Stored data entries
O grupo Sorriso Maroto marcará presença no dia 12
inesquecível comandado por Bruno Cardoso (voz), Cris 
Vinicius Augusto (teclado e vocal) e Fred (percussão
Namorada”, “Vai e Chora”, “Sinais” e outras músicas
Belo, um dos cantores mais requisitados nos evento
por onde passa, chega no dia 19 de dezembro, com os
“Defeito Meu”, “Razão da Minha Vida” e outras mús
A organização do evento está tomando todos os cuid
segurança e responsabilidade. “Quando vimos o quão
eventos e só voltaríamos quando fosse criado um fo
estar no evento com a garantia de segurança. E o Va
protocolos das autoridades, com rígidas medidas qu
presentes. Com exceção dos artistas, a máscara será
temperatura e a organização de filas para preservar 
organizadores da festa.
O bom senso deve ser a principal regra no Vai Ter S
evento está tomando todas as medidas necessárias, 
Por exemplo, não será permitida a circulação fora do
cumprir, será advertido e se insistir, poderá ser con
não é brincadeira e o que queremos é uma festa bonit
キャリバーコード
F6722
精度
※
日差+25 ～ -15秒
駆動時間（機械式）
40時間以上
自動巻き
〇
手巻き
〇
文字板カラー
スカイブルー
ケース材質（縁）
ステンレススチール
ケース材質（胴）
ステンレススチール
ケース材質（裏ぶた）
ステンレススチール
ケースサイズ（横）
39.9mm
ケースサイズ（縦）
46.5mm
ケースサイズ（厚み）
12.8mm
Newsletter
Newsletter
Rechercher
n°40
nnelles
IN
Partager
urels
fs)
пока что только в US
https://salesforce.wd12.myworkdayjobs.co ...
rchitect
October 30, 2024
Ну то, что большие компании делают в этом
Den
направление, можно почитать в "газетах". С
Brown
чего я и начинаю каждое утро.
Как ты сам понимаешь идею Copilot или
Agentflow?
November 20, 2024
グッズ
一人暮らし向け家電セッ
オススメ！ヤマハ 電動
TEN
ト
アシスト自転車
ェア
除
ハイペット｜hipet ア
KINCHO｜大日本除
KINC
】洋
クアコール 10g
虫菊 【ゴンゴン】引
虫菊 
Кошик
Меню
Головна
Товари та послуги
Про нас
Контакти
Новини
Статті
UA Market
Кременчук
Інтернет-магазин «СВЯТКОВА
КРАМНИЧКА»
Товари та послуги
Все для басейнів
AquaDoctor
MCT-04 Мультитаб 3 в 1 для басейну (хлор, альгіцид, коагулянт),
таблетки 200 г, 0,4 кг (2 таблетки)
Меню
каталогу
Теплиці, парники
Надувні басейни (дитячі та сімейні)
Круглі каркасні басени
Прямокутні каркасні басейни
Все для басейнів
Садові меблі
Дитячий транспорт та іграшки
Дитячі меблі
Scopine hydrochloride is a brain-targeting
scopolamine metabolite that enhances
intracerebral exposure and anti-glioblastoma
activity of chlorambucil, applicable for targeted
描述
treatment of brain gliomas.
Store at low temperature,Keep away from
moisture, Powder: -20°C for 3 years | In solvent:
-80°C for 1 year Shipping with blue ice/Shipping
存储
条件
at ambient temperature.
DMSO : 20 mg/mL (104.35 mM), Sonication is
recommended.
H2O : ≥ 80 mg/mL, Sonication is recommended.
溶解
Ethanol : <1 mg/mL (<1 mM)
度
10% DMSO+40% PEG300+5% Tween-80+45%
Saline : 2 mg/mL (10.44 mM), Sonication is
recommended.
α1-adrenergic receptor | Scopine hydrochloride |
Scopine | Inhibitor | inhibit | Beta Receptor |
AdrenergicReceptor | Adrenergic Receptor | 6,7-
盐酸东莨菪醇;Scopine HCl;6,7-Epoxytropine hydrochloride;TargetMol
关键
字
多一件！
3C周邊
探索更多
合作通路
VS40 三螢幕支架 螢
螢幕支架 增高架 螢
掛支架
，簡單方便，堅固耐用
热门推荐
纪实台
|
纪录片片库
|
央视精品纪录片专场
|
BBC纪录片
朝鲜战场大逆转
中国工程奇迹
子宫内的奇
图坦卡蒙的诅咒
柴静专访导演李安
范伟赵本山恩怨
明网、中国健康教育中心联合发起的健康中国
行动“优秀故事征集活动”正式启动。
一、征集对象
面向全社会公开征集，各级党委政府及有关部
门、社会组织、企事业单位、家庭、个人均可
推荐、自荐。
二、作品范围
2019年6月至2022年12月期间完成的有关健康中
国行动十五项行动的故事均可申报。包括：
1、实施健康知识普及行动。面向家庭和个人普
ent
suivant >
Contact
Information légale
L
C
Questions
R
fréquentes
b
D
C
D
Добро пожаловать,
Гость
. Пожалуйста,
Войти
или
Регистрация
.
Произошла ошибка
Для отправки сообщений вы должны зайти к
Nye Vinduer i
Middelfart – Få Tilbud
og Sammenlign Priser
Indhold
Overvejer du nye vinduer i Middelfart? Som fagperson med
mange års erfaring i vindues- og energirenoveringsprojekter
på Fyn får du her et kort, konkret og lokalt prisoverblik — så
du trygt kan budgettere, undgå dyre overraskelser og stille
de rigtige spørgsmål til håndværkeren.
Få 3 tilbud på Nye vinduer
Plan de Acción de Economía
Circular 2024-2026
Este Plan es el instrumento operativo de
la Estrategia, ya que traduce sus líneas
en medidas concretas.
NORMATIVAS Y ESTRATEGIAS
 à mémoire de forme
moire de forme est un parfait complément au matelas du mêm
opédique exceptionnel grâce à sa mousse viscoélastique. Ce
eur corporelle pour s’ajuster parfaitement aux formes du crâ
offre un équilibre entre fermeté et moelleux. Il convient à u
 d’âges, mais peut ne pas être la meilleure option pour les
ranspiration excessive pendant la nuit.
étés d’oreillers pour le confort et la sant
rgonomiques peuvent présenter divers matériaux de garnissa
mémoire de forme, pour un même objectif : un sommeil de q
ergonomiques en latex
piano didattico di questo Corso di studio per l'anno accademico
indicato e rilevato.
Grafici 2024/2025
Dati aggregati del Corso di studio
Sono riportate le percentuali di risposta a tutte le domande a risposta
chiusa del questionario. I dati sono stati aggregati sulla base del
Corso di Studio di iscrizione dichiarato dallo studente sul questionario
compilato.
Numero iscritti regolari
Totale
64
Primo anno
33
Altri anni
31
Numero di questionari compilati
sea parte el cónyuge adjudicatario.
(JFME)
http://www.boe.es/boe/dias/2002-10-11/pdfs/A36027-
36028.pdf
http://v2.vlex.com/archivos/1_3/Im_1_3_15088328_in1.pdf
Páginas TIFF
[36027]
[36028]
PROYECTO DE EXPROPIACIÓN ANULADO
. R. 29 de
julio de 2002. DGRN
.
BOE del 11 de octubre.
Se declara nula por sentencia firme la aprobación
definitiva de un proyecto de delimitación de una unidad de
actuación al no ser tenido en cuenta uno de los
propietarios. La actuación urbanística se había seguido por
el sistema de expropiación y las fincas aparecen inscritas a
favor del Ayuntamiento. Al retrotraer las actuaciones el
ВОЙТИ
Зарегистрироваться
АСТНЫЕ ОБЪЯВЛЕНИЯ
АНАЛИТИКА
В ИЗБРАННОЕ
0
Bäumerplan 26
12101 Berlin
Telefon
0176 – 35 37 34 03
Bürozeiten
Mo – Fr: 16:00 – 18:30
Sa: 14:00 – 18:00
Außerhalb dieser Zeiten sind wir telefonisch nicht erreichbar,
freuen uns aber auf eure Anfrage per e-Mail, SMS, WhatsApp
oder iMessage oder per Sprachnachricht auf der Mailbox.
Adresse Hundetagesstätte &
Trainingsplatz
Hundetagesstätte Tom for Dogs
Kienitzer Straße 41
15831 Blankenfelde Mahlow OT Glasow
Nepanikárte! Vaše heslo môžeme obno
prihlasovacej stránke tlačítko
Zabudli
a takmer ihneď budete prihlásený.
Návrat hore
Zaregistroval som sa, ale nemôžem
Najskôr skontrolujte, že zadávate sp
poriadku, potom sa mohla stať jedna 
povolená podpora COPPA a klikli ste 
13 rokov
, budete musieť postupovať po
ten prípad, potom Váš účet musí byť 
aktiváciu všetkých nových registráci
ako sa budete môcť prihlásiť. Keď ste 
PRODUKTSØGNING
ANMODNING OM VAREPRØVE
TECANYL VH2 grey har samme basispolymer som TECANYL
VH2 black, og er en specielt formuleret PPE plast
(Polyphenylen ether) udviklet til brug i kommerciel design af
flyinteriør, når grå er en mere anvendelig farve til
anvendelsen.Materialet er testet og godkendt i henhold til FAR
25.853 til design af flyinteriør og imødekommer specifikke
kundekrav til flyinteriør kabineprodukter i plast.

## Problem
Supply only the count of lines above holding "organização".

## Answer to this problem
2